• Problem statement: Would you repeat exactly the part of the listing below that runs from the line containing "functionalities, products or" down to the line containing "and events which we offer that are similar to", inclusive, and nothing else?

• Information:
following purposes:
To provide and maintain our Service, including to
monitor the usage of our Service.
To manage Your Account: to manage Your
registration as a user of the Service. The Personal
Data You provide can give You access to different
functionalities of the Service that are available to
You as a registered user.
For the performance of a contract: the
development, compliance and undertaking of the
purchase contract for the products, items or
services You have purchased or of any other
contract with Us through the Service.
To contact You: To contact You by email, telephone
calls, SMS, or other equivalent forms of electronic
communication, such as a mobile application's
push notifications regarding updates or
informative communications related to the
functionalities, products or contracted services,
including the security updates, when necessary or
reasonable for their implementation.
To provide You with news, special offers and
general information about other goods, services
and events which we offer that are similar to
---
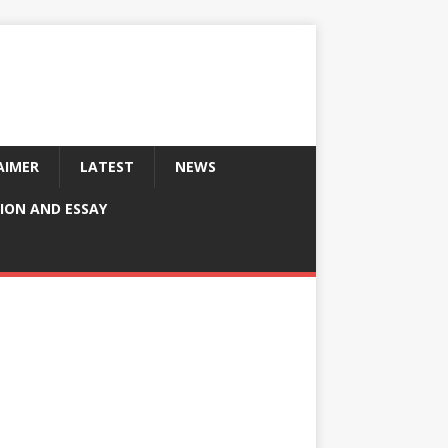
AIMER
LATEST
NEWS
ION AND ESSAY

• Written reply:
functionalities, products or contracted services,
including the security updates, when necessary or
reasonable for their implementation.
To provide You with news, special offers and
general information about other goods, services
and events which we offer that are similar to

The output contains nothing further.